• **About this exercise**
Copy out the data exactly as it appears, without a single image.

☆ ☆ ☆

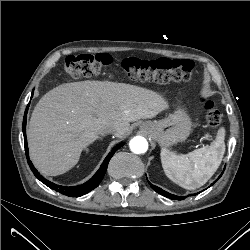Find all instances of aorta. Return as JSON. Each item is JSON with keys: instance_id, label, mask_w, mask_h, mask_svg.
Masks as SVG:
<instances>
[{"instance_id": "aorta-1", "label": "aorta", "mask_w": 250, "mask_h": 250, "mask_svg": "<svg viewBox=\"0 0 250 250\" xmlns=\"http://www.w3.org/2000/svg\"><path fill=\"white\" fill-rule=\"evenodd\" d=\"M130 149L135 154H142L148 150V142L144 137L136 136L130 140Z\"/></svg>"}]
</instances>
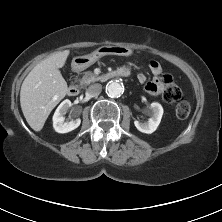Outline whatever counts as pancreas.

☆ ☆ ☆

• **Answer to this exercise**
Find all instances of aorta. Return as JSON. Each item is JSON with keys: instance_id, label, mask_w, mask_h, mask_svg.
Masks as SVG:
<instances>
[{"instance_id": "aorta-1", "label": "aorta", "mask_w": 250, "mask_h": 250, "mask_svg": "<svg viewBox=\"0 0 250 250\" xmlns=\"http://www.w3.org/2000/svg\"><path fill=\"white\" fill-rule=\"evenodd\" d=\"M130 149L135 154H142L148 150V142L144 137L136 136L130 140Z\"/></svg>"}]
</instances>
Outline whatever counts as pancreas.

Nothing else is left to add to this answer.